## Sunday, May 28, 2017

### LeetCode OJ - Subarray Sum Equals K

Problem:

Analysis:

We can use the running sum trick to reduce the problem of finding a sum to just do a subtraction. With that in mind, we are basically simply counting how many pairs of numbers in the running sum array such that when the right one subtracts the left one, yield $k$.

Solution:

To find that count, we maintain a "wanted" list when we scan from left to right. The "wanted" list is basically a number such that if we encounter it in the future, it would make a right subtracted result.

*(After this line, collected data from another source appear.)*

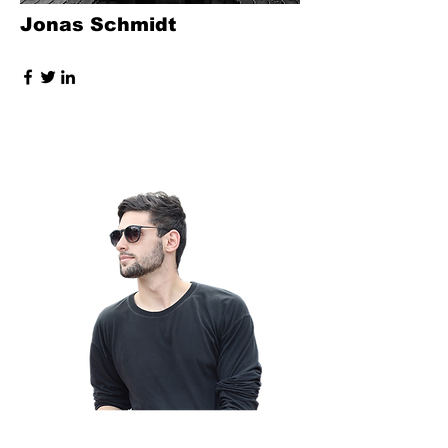
Jonas Schmidt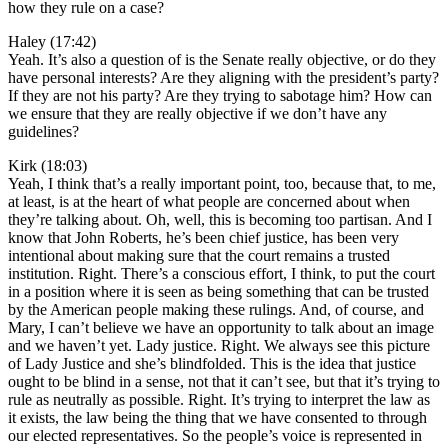
how they rule on a case?
Haley (17:42)
Yeah. It’s also a question of is the Senate really objective, or do they
have personal interests? Are they aligning with the president’s party?
If they are not his party? Are they trying to sabotage him? How can
we ensure that they are really objective if we don’t have any
guidelines?
Kirk (18:03)
Yeah, I think that’s a really important point, too, because that, to me,
at least, is at the heart of what people are concerned about when
they’re talking about. Oh, well, this is becoming too partisan. And I
know that John Roberts, he’s been chief justice, has been very
intentional about making sure that the court remains a trusted
institution. Right. There’s a conscious effort, I think, to put the court
in a position where it is seen as being something that can be trusted
by the American people making these rulings. And, of course, and
Mary, I can’t believe we have an opportunity to talk about an image
and we haven’t yet. Lady justice. Right. We always see this picture
of Lady Justice and she’s blindfolded. This is the idea that justice
ought to be blind in a sense, not that it can’t see, but that it’s trying to
rule as neutrally as possible. Right. It’s trying to interpret the law as
it exists, the law being the thing that we have consented to through
our elected representatives. So the people’s voice is represented in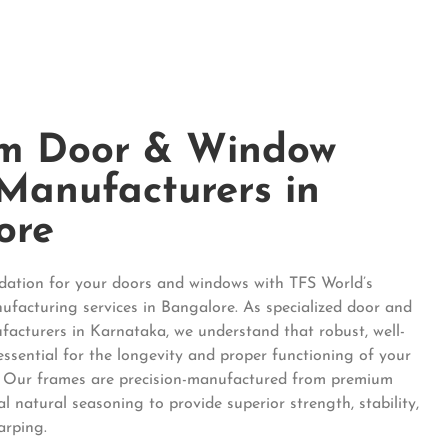
m Door & Window
Manufacturers in
ore
ndation for your doors and windows with TFS World’s
facturing services in Bangalore. As specialized door and
acturers in Karnataka, we understand that robust, well-
essential for the longevity and proper functioning of your
 Our frames are precision-manufactured from premium
l natural seasoning to provide superior strength, stability,
arping.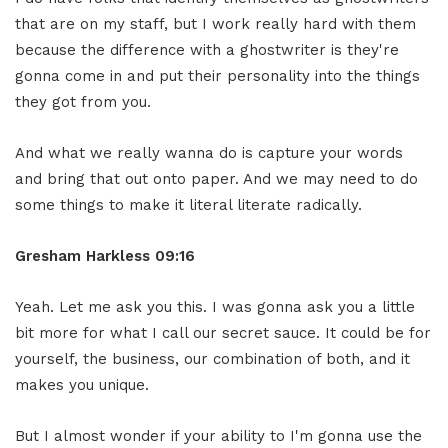
that are on my staff, but I work really hard with them
because the difference with a ghostwriter is they're
gonna come in and put their personality into the things
they got from you.
And what we really wanna do is capture your words
and bring that out onto paper. And we may need to do
some things to make it literal literate radically.
Gresham Harkless
09:16
Yeah. Let me ask you this. I was gonna ask you a little
bit more for what I call our secret sauce. It could be for
yourself, the business, our combination of both, and it
makes you unique.
But I almost wonder if your ability to I'm gonna use the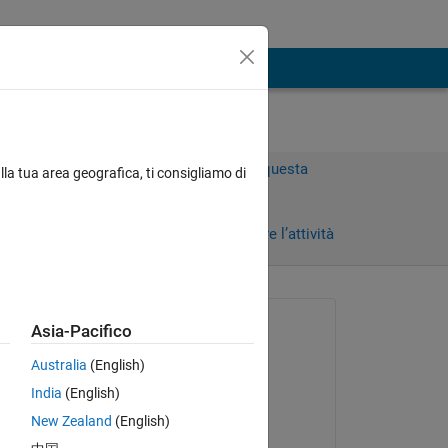
Accedi per rispondere a questa
lla tua area geografica, ti consigliamo di
domanda.
Condividi
Accedi per seguire l’attività
Richiesto:
Asia-Pacifico
Keegan Karbach
Australia
(English)
il 21 Dic 2022
India
(English)
 
Modificato:
New Zealand
(English)
Keegan Karbach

Building a wanted list is easy, and checking if it is wanted is also easy, so there we go.

Code:

#include "stdafx.h"

// https://leetcode.com/problems/subarray-sum-equals-k

#include "LEET_SUBARRAY_SUM_EQUALS_K.h"
#include <map>
#include <iostream>
#include <sstream>
#include <vector>
#include <string>

using namespace std;

namespace _LEET_SUBARRAY_SUM_EQUALS_K
{
class Solution
{
public:
int subarraySum(vector<int>& nums, int k)
{
int n = (int)nums.size();
vector<int> running_sums;
running_sums.resize(n + 1);
running_sums[0] = 0;
for (int i = 0; i < n; i++)
{
running_sums[i + 1] = nums[i] + running_sums[i];
}
map<int, int> wanted_count;
int result = 0;
for (int i = 0; i < (n + 1); i++)
{
auto probe1 = wanted_count.find(running_sums[i]);
if (probe1 != wanted_count.end())
{
result += probe1->second;
}
int wanted = k + running_sums[i];
auto probe2 = wanted_count.find(wanted);
if (probe2 == wanted_count.end())
{
wanted_count.insert(make_pair(wanted, 1));
}
else
{
probe2->second++;
}
}
return result;
}
};
};

using namespace _LEET_SUBARRAY_SUM_EQUALS_K;

int LEET_SUBARRAY_SUM_EQUALS_K()
{
Solution s;
int input_array[] = { 1, 1, 1 };
vector<int> input(input_array, input_array + _countof(input_array));
cout << s.subarraySum(input, 2) << endl;
return 0;
}